I get that people don't like Reddit but to claim it's "mostly bots" is almost certainly false.

[–] [email protected] 7 points 2 hours ago (2 children)

Nah, take a look at the top comments in any of the default subreddits. They're either copy/pastes of the top comment from the last time the same meme was posted, or they're very clearly LLM-generated. Most of the big subs are absolutely loaded with bot activity these days.

[–] [email protected] 7 points 2 hours ago

I went thru the profiles of 10 different users whose comments were on top of the most popular subreddits and none of them seemed like bot profiles. I'm quite confident in my original statement.

[–] [email protected] 3 points 2 hours ago

The copy/paste thing has been true for years even before the Reddit API exodus. Also bot-farms have been active for quite some time as well.

[–] [email protected] 44 points 5 hours ago (1 children)

It depends on what changes they made.

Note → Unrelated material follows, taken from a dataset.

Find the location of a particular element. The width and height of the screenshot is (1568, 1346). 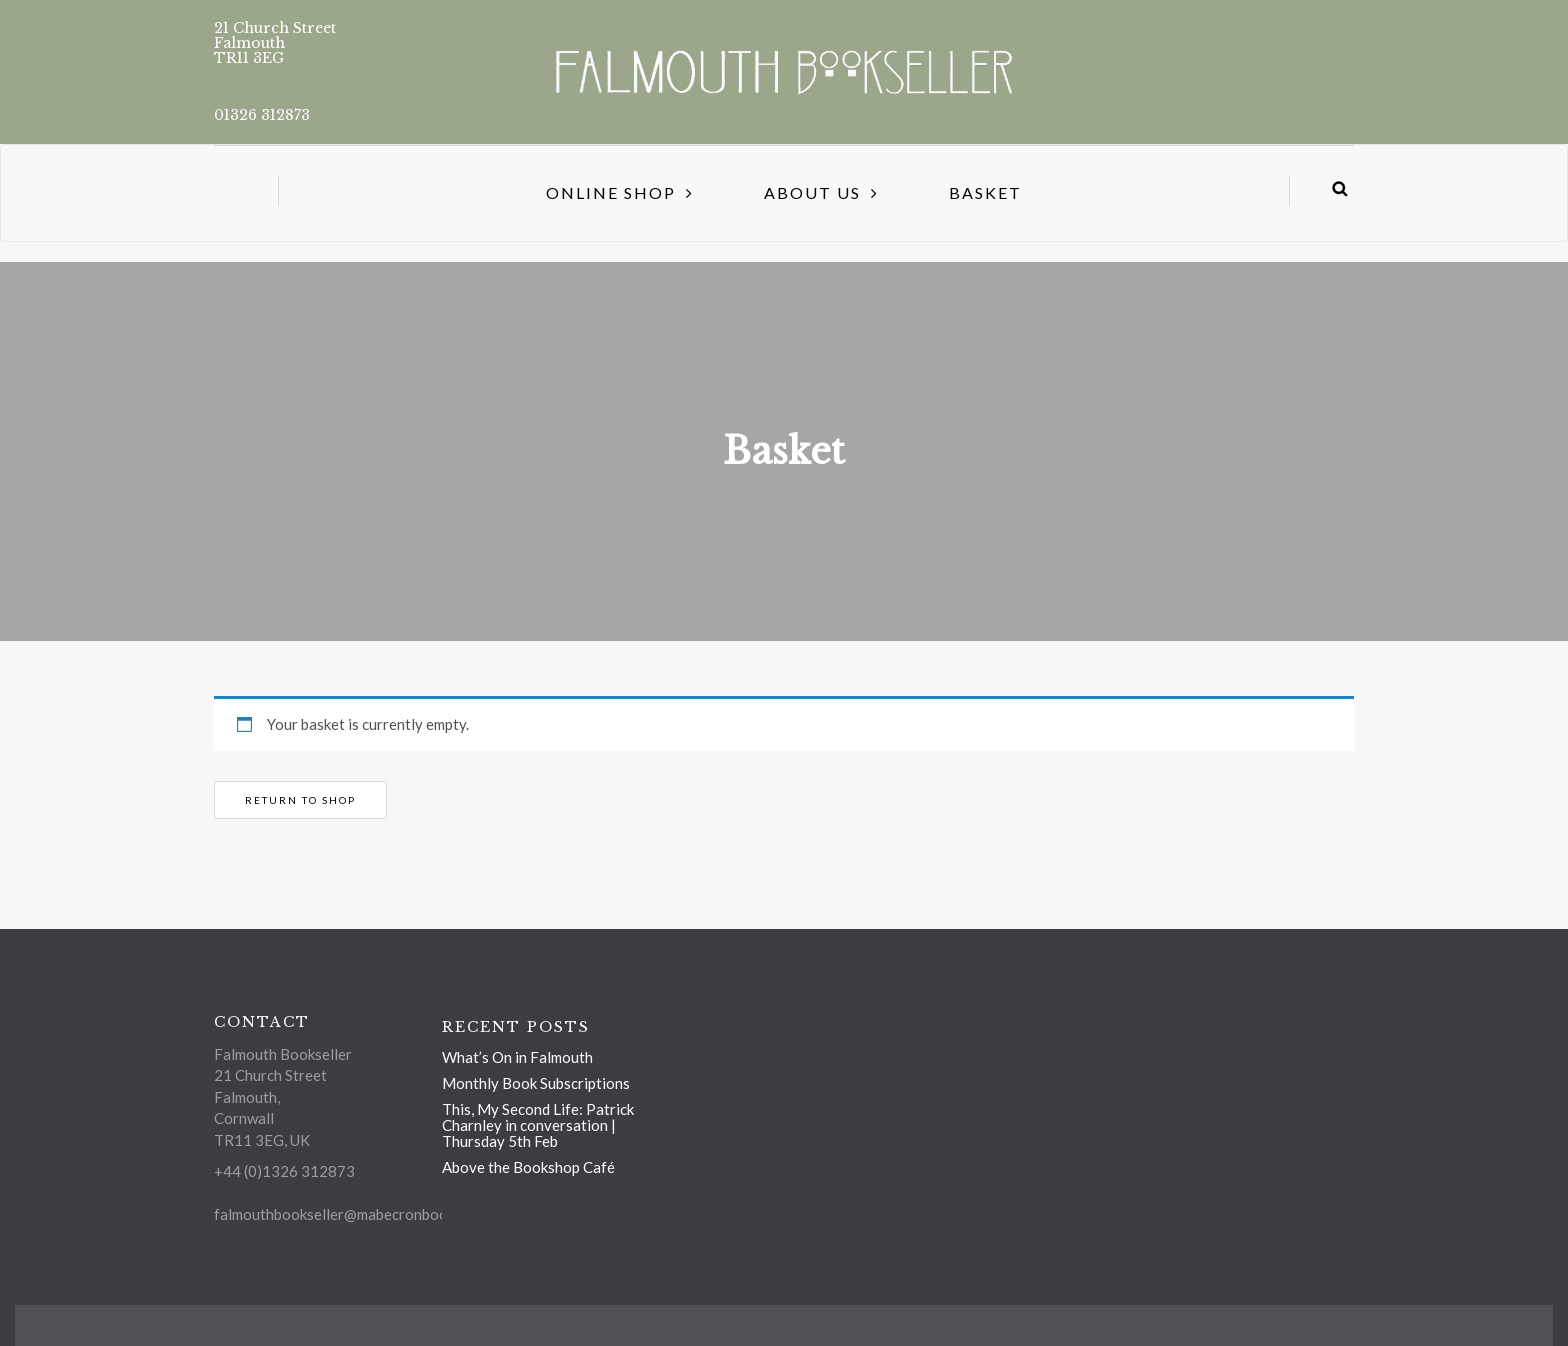 Monthly Book Subscriptions is located at coordinates (536, 1083).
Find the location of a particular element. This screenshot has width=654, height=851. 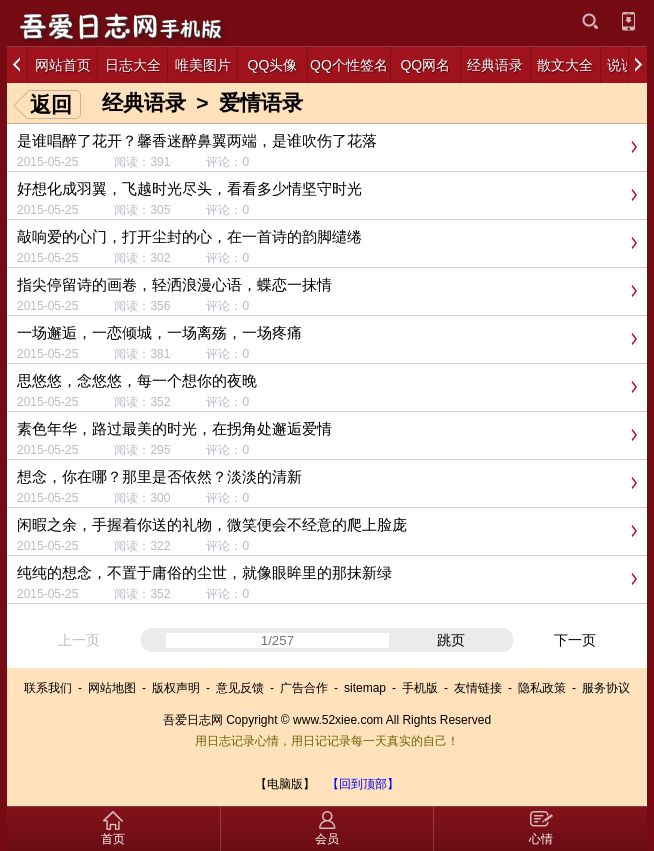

Reddit is fairly left-leaning so if they start seeing more right-wing content or racist crap being allowed on the site, it might happen.

People quit X because it allowed notorious racists and neo-Nazis back on the site, and also did dumb stuff like not allowing people to unfollow Elon Musk (it will automatically re-follow him after some time). It also prioritised and propagated right-wing content which, shockingly, left-wing users didn't like.

[–] [email protected] 15 points 4 hours ago

What Musk did is roughly the Reddit-equivalent of reinstating t_d and auto-subscribing everybody.

If that happened, yeah, folks would leave in rather large numbers.